本記事では、Pythonの標準的なテストライブラリである pytest のプラグイン、pytest-xdist を紹介します。
テストケースが増えるにつれて長くなりがちな実行時間を、並列実行 によって大幅に短縮する方法を解説します。導入は非常に簡単ですが、いくつか注意すべきポイントも存在するため、その対策も合わせて記載します。
対象
- Pythonで
pytestを利用している方 - テストの実行待ち時間が長いと感じる方
- CI(継続的インテグレーション)の実行時間を短縮したいエンジニア
目次
- pytest-xdistとは
- インストール方法
- 基本的な使い方
- 注意点:並列実行の落とし穴
- おすすめのオプション設定
- まとめ
- 参考
1. pytest-xdistとは
pytest-xdist は、pytestのテストランナーを拡張し、複数のCPUコアを使ってテストを並列(Parallel) に実行できるようにするプラグインです。
通常、pytestは1つのプロセスで順次テストを実行しますが、xdistを使用することで、複数のワーカープロセスにテストを分散させることができます。これにより、CPUのコア数に応じて、理論上は数倍の速度向上が見込めます。
補足: ワーカープロセスとは、実際にテスト処理を行う独立した実行単位のことです。
2. インストール方法
pip install pytest-xdist
PoetryやPipenvなどのパッケージマネージャを使用している場合は、開発用依存関係(dev dependencies)として追加することをおすすめします。
3. 基本的な使い方
もっとも基本的な使い方は、実行時のオプションに -n を追加するだけです。
コア数を自動指定する場合
PCのCPUコア数を自動検出し、最大限のリソースを使ってテストを実行します。
pytest -n auto
コア数を手動指定する場合
他の作業への影響を抑えたい場合など、使用するプロセス数を明示的に指定することも可能です。以下の例では2つのプロセスで並列実行します。
pytest -n 2
これだけで、テストスイート全体が複数のワーカーに分割され、同時に実行されます。
4. 設定ファイルでデフォルト化する
毎回 -n auto を入力するのが手間な場合、設定ファイルに記述しておくことで、単に pytest と打つだけで並列実行されるようになります。
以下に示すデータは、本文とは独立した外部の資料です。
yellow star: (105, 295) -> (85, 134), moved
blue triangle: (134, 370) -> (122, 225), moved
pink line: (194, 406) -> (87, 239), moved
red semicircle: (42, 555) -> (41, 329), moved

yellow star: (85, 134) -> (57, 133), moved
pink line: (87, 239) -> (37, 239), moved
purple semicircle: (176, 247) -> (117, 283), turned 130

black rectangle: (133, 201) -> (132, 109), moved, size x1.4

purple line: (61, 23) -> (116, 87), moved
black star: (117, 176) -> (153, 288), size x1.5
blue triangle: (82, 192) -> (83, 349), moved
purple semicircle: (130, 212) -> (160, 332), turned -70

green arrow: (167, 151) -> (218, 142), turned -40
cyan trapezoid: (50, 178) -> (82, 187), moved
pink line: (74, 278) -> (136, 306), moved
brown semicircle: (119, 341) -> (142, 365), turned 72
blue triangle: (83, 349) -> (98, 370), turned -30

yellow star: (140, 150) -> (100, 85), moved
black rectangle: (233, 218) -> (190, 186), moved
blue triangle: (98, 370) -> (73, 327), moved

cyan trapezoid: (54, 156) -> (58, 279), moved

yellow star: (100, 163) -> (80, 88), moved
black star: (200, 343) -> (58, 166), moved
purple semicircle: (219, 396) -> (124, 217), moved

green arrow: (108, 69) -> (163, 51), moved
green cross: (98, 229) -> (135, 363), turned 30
プロジェクトで利用している設定ファイルに合わせて、以下のように追記してください。
pytest.ini を使用する場合
addopts にオプションを記述します。これはコマンドライン引数のデフォルト値を設定する項目です。
[pytest]
addopts = -n auto
pyproject.toml を使用する場合
[tool.pytest.ini_options] セクション内に同様の設定を行います。
[tool.pytest.ini_options]
addopts = "-n auto"
5. 注意点:並列実行の落とし穴
非常に便利なプラグインですが、導入するだけで全てが解決するとは限りません。並列実行特有の問題に注意する必要があります。
データベースの競合
複数のワーカーが同じデータベースに対して同時に読み書きを行うと、データの整合性が取れなくなり、テストが落ちることがあります。
これを防ぐためには、ワーカーごとに異なるデータベースを作成するか、トランザクションを適切にロールバックして影響を及ぼさない設計が必要です。
fixtureのスコープと実行回数
scope="session" と設定されたfixtureは、通常であれば全テストで1回だけ実行されます。
しかし、xdistを使用すると各ワーカープロセスごとに1回ずつ実行される挙動になります。重い初期化処理(Dockerコンテナの起動など)がある場合は、別途排他制御(ロック機構)などの工夫が必要になるかもしれません。
6. おすすめのオプション設定
副作用を抑えつつ高速化の恩恵を受けるために、以下のオプションを知っておくと便利です。
--dist=loadscope
同じテストクラスやモジュール内のテストを、同一のワーカーで実行するようにグルーピングします。
クラス単位でセットアップを行っている場合や、テスト間の依存関係が疑わしい場合に、このオプションをつけると安定することがあります。
pytest -n auto --dist=loadscope
--dist=loadfile
loadscope と似ていますが、こちらはファイル単位でグルーピングを行います。ファイルごとに独立性が保たれている場合は、こちらが有効な場合があります。
まとめ
pytest-xdist を導入することで、以下のメリットを得られます。
- 実行時間の短縮: CPUリソースを有効活用し、待ち時間を削減できます。
-
簡単な導入:
-n autoをつけるだけで、すぐに効果を体感できます。 - 柔軟な設定: プロジェクトの構成に合わせて、実行単位(スコープ)を調整可能です。
導入していない方は、ぜひ一度試してみてください。